On a long enough timeline, this will probably turn out to be an indefensible statement, but as far as the quarter of an hour of reality TV-style footage shown here on Monday, it’s reasonably sound. Each episode of In Their Boots (which you can currently watch online, although Miller says it has screened or will screen on 30 PBS stations across the nation) begins with such footage featuring an Iraq and/or Afghanistan vet adjusting to life back at home, and then cuts to “a live forum [where] Jan Bender, our host, will interview the participants and lead a discussion that includes experts, service-providers and individual viewers in an interactive discussion of the issues raised.”

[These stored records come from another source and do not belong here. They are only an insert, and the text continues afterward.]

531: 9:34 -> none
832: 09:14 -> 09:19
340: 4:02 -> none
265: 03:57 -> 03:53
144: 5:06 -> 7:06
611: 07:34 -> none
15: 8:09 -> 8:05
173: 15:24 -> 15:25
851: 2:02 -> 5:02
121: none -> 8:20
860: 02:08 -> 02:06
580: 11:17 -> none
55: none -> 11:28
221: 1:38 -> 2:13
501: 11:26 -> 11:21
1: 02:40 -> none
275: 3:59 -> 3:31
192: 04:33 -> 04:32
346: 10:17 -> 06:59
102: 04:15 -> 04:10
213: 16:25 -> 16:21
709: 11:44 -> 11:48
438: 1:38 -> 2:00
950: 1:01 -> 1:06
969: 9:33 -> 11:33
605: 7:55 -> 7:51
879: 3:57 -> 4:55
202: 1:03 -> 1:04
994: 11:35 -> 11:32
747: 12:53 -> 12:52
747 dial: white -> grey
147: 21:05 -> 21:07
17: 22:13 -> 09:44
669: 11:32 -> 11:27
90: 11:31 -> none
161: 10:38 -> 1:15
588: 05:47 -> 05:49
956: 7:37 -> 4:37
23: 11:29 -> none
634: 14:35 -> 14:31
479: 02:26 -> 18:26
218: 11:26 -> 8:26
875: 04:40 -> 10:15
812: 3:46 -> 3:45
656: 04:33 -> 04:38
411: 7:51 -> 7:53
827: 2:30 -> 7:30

The footage we saw dealt with an Afghanistan vet, a Green Beret who lost a hand when his weapon backfired, and his journey to a sports camp for disabled vets. it seems like typical Greenwald-factory stuff––sufficiently engaging and sure to infuriate both those prone to anti-war outrage and those who resent the mere existence of propaganda, but graded as cinema, relatively artless. That something like this is pefectly content to be infotainment rather than art is all the more reason to give a closer think to Miller’s pre-screening statement.

More intellectually provocative but also crippled a bit by a lack of distinctive style is David M. Edwards’ Sprawling From Grace; Driven to Madness.  The feature-length doc revolves around the notion that “car culture in the US is a near disaster.” Through a melange of talking head interviews and cleverly used found footage, Edwards traces the roots of our current energy crisis to the development of the suburb, deflates the promise of every conceivable source of alternative energy or the very hope of energy independence.

Not to fall back on the easy pullquote, but Sprawling sprawls a bit too much; its long making of its case seems to go in circles, and the conclusion––more or less, “We better turn into a walking society, like, right now, or we’re fucked”––leaves something to be desired. Still, the film’s very darkness, its unwillingness to offer pat answers, is refreshing, and it impressively hammers home a critique of limousine liberalism by proving that pacifist ideology is fundamentally incompatible with the largeness with which American society has chosen to live.

A side note: I’ve now seen two films in 24 hours featuring ample modern-day footage of Michael Dukakis (the other film is Boogie Man: The Lee Atwater Story, which I’ll cover in my next post), who has aged into a doppelganger of Robert Forster. Anybody want to start fantasy casting the key players in the presidential elections of the past 20 years? No fair to fall back on John Travolta as Clinton or anybody from the cast of W.